### RECORDS PROVIDED

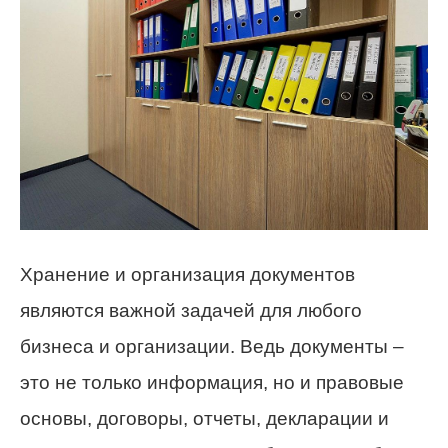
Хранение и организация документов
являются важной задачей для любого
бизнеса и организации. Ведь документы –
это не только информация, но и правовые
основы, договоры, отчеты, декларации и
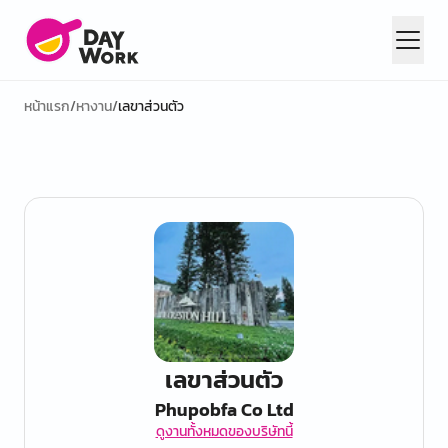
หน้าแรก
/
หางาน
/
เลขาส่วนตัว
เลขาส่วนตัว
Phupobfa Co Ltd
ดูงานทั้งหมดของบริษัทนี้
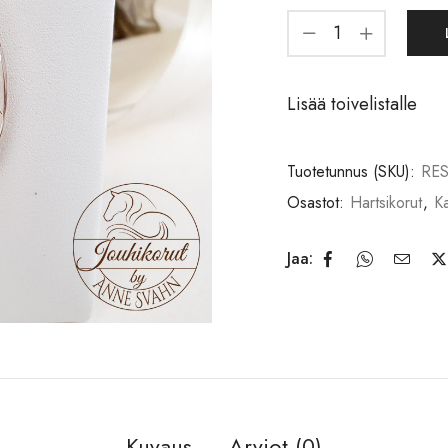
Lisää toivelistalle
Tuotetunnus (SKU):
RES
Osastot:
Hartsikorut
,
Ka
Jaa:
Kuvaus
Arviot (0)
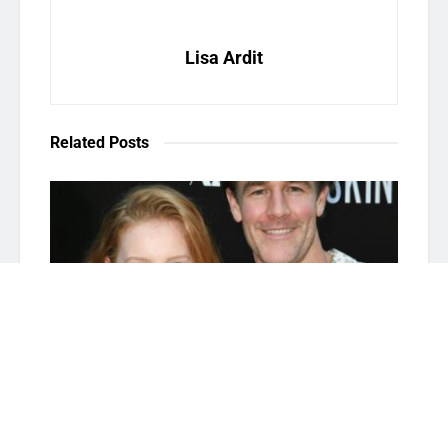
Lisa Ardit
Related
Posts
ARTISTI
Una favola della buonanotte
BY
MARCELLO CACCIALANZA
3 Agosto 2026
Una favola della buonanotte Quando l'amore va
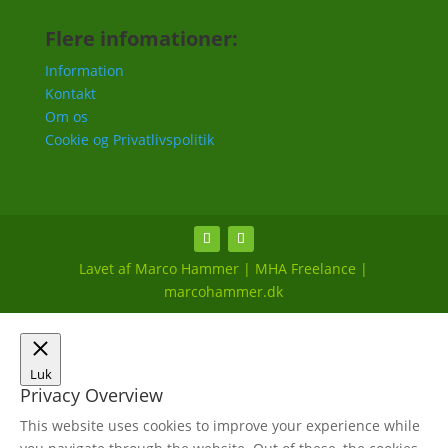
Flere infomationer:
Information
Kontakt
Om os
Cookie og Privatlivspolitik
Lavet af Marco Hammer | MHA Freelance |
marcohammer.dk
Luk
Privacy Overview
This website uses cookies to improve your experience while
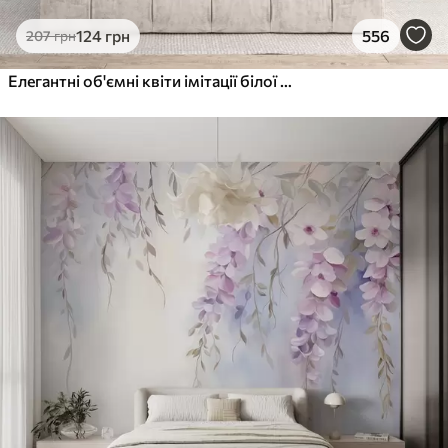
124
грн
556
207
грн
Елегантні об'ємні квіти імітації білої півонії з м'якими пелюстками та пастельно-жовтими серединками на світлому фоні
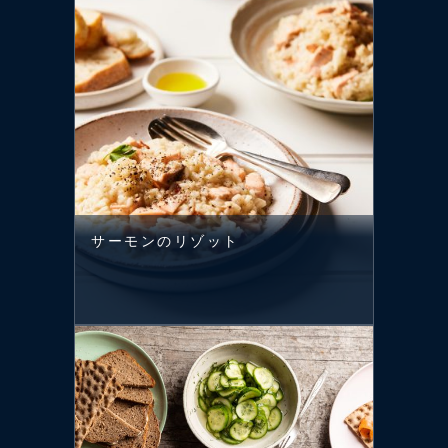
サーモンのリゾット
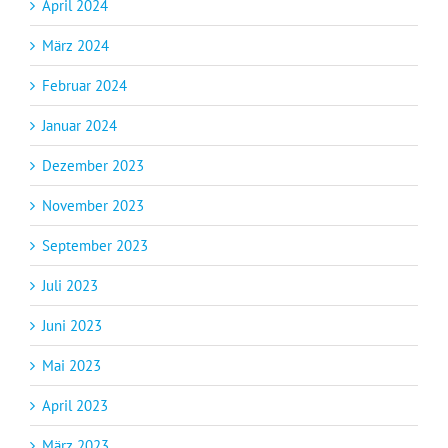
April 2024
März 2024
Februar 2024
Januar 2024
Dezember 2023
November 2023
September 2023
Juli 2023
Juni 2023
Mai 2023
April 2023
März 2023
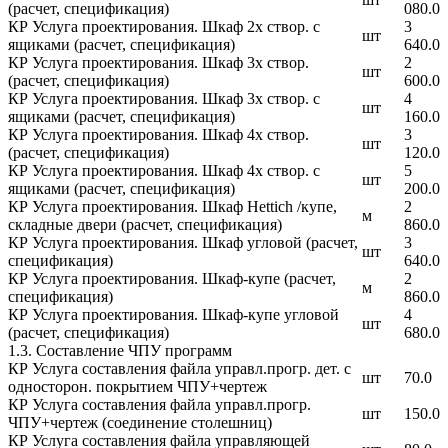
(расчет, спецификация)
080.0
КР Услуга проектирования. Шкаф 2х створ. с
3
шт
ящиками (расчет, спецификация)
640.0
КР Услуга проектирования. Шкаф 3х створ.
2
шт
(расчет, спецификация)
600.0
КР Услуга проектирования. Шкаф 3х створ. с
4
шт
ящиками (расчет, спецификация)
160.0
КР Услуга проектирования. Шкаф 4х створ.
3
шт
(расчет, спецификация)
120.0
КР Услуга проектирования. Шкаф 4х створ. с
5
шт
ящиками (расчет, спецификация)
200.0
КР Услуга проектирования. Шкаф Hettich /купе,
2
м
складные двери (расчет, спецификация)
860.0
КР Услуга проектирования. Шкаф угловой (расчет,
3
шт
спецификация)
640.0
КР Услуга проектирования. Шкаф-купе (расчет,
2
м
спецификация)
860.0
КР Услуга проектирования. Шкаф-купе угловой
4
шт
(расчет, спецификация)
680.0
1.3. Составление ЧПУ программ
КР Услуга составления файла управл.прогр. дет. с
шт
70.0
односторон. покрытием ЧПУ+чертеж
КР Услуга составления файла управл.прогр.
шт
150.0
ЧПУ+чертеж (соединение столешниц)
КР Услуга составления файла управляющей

---

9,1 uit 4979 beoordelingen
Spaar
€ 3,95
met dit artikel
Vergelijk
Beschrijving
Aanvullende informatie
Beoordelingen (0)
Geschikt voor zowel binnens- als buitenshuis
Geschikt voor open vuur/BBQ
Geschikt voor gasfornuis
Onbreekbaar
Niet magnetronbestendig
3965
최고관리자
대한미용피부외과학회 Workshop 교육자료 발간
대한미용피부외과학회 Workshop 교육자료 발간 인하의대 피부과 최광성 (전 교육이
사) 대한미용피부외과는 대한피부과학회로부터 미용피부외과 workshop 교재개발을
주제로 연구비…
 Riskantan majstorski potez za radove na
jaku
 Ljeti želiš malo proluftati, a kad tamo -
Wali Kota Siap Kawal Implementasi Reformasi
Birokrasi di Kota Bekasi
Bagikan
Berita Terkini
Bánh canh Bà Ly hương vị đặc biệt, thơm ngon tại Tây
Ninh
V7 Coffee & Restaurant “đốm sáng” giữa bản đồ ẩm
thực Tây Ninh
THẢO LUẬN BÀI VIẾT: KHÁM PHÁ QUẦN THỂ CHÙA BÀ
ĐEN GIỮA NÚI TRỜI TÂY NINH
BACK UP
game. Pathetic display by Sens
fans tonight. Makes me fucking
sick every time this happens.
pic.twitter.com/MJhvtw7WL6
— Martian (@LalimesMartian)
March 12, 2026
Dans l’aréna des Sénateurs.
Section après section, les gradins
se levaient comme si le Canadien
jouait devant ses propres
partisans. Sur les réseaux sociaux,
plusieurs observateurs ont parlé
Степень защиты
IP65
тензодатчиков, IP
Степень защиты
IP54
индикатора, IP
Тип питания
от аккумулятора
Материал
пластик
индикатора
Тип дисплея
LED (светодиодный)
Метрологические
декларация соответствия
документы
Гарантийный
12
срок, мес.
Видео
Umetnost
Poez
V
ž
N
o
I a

...

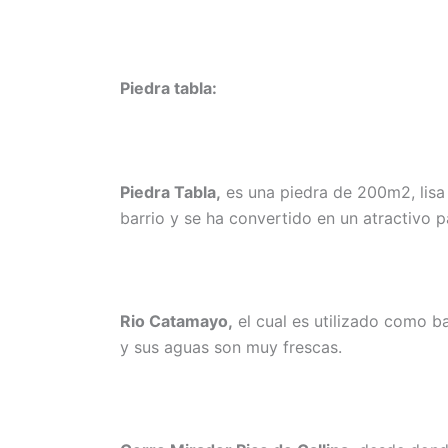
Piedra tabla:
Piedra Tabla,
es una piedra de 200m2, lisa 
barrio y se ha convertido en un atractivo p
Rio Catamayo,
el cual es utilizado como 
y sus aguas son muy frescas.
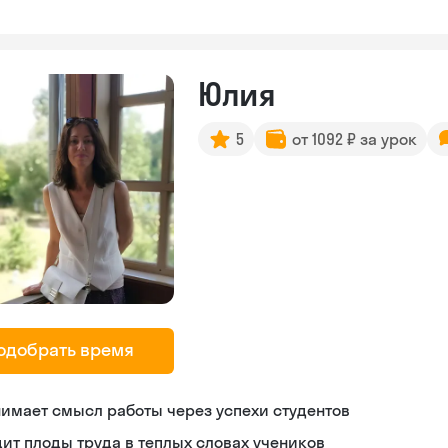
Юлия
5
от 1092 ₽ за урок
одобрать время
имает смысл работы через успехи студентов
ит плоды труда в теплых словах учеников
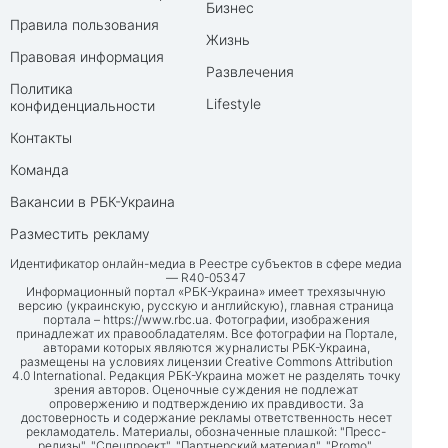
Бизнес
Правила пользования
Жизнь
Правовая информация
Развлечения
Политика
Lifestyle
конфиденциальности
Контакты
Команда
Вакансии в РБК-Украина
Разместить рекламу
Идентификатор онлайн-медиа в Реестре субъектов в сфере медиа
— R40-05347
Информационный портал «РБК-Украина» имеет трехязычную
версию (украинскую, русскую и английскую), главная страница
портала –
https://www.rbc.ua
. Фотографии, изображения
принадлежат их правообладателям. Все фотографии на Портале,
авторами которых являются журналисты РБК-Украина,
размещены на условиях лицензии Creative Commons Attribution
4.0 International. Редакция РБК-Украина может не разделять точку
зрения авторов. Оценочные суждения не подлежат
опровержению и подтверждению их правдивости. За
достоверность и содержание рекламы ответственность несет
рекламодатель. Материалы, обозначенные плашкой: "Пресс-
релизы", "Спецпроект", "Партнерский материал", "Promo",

### ACTIVITY
The copy should hold only the lines from the one with "September 2023" through the one with "ЧПУ+чертеж (соединение столешниц)", exactly as they stand above. Leave out the pictures.

### EXERCISE RESULT
September 2023
Juli 2023
Juni 2023
Mai 2023
April 2023
März 2023
(расчет, спецификация)
080.0
КР Услуга проектирования. Шкаф 2х створ. с
3
шт
ящиками (расчет, спецификация)
640.0
КР Услуга проектирования. Шкаф 3х створ.
2
шт
(расчет, спецификация)
600.0
КР Услуга проектирования. Шкаф 3х створ. с
4
шт
ящиками (расчет, спецификация)
160.0
КР Услуга проектирования. Шкаф 4х створ.
3
шт
(расчет, спецификация)
120.0
КР Услуга проектирования. Шкаф 4х створ. с
5
шт
ящиками (расчет, спецификация)
200.0
КР Услуга проектирования. Шкаф Hettich /купе,
2
м
складные двери (расчет, спецификация)
860.0
КР Услуга проектирования. Шкаф угловой (расчет,
3
шт
спецификация)
640.0
КР Услуга проектирования. Шкаф-купе (расчет,
2
м
спецификация)
860.0
КР Услуга проектирования. Шкаф-купе угловой
4
шт
(расчет, спецификация)
680.0
1.3. Составление ЧПУ программ
КР Услуга составления файла управл.прогр. дет. с
шт
70.0
односторон. покрытием ЧПУ+чертеж
КР Услуга составления файла управл.прогр.
шт
150.0
ЧПУ+чертеж (соединение столешниц)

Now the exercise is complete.